After listening to several speakers and several musical performances, activists began to march, waving to people watching them from apartment building windows and cheering on a group of first graders that held up signs against their own window as they looked down at the march. As people passed Donald Trump hotels, they booed, held their middle fingers up and yelled, “Shame.”
People of all ages came out to march, and many families were in attendance as well. Some young teenagers came in groups, and volunteers were dispersed throughout the march to help people register to vote.
“I’m marching for the people who were shot and can’t march here, for supporting them and all those things, and that gun violence really is a bad thing that should be taken care of,” Alicia Santiago, 15, said to uPolitics at the march. “For instance, there was another shooting but in a place where assault rifles or semi automatics were outlawed — so it was a pistol, like a handgun, [and] only one person died. Yes, that was one too many, but it’s a lot better than the 17 people that died in the shooting before it, so the fact that yes regulating some guns can save lives it’s not a useless thing at all, and it’s really sick that some people think that way.”

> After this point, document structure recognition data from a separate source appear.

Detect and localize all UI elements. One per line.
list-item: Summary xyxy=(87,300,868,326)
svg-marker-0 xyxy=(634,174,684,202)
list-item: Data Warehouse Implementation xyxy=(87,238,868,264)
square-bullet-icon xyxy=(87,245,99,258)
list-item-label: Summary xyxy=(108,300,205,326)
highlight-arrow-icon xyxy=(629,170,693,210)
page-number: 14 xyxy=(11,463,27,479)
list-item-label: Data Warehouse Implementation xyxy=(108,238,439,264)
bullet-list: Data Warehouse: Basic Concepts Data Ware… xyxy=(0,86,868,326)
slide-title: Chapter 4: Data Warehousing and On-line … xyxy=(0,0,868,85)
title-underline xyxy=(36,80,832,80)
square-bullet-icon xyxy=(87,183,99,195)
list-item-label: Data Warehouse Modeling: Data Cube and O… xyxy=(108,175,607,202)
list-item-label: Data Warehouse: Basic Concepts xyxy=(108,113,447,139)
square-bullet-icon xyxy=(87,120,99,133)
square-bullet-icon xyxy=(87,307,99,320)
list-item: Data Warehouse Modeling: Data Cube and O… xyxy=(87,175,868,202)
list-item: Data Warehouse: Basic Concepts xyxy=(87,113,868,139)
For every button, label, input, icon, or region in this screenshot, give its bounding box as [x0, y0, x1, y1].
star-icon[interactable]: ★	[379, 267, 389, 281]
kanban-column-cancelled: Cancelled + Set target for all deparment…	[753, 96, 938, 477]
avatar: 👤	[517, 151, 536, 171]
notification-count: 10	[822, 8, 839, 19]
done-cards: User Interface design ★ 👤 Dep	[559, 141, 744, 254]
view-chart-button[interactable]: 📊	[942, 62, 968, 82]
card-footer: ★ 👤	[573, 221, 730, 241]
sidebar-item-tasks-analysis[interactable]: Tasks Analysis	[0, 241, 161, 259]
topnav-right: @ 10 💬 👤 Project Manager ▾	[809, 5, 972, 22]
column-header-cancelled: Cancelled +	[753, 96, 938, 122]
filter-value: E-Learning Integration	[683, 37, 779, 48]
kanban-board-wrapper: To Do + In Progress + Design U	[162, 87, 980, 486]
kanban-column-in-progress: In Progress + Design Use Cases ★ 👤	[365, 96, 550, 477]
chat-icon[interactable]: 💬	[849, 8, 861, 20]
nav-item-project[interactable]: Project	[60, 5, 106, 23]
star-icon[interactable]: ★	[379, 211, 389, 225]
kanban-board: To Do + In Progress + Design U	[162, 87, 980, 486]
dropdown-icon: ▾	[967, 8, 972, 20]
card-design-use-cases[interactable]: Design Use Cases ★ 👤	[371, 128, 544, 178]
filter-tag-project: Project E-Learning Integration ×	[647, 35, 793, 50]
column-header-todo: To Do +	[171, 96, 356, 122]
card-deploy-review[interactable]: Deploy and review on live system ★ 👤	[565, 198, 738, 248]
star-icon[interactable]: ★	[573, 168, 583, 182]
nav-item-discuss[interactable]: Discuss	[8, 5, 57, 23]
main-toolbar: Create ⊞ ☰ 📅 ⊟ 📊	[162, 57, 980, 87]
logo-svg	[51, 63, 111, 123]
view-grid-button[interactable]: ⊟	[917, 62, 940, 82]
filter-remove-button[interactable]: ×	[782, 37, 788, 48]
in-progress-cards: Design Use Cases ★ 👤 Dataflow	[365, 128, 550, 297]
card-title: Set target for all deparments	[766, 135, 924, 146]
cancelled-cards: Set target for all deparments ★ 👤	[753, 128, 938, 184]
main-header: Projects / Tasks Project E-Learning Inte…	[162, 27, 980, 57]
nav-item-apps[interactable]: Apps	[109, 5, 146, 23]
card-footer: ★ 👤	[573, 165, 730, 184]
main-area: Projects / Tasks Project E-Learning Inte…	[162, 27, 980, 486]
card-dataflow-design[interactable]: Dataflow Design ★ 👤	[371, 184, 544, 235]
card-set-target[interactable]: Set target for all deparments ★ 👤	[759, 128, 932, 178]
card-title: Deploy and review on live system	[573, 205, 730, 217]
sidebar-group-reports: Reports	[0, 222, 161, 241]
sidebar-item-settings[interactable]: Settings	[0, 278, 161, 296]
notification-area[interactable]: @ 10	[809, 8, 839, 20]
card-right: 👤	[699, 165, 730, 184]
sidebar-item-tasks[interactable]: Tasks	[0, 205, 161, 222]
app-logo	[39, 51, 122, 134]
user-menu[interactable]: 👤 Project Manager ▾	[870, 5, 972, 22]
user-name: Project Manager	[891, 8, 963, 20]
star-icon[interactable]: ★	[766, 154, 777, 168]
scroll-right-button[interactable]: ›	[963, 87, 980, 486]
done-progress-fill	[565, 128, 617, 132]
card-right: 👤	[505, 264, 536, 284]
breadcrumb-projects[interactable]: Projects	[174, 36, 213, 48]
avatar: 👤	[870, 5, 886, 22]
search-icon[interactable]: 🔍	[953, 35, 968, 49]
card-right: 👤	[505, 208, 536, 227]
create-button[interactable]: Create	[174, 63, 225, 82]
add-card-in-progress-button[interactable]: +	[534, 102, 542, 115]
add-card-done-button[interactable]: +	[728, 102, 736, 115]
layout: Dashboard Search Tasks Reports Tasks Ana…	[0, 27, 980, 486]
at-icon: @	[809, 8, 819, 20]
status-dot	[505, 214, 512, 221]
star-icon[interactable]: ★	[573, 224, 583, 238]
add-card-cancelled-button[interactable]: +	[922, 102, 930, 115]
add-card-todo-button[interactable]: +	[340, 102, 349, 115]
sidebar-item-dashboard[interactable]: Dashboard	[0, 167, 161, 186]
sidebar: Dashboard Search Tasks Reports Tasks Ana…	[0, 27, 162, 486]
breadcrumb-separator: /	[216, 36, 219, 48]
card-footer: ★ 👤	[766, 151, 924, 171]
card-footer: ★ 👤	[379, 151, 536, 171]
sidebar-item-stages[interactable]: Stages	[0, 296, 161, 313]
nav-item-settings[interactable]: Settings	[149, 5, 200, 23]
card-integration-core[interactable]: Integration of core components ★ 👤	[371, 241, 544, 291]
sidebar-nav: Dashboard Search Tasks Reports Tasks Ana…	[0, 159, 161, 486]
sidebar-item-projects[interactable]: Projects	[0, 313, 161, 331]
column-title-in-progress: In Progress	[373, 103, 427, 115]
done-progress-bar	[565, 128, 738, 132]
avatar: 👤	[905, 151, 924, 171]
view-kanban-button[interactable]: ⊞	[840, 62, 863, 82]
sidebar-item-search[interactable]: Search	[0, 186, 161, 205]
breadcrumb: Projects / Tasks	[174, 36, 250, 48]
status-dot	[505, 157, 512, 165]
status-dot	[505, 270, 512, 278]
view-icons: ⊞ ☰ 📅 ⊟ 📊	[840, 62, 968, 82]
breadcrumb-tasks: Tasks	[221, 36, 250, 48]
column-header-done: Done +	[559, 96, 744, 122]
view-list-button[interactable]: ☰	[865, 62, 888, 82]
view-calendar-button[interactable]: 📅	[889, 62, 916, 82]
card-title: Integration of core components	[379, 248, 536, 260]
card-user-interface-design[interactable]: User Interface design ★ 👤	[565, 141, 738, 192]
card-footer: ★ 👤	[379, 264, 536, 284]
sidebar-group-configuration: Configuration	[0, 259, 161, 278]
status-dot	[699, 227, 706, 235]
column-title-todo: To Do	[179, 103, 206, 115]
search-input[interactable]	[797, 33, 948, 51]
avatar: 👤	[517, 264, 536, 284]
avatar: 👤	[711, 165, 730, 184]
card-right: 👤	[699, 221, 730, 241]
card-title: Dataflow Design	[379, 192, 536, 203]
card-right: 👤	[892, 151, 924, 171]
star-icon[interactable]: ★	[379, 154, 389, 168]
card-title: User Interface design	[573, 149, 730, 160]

Her friend, 15-year-old Ihsannah Thompkins, told uPolitics she believes it’s wrong for people to be able to obtain guns to shoot someone, and that it’s wrong to take somebody’s life.
“I’m marching because I care about people,” Thompkins said. “I might not know you, but I do care. And people, whoever died, lost their families, everything, and I would feel bad if I lost one of my familymates. That’s why I’m marching.”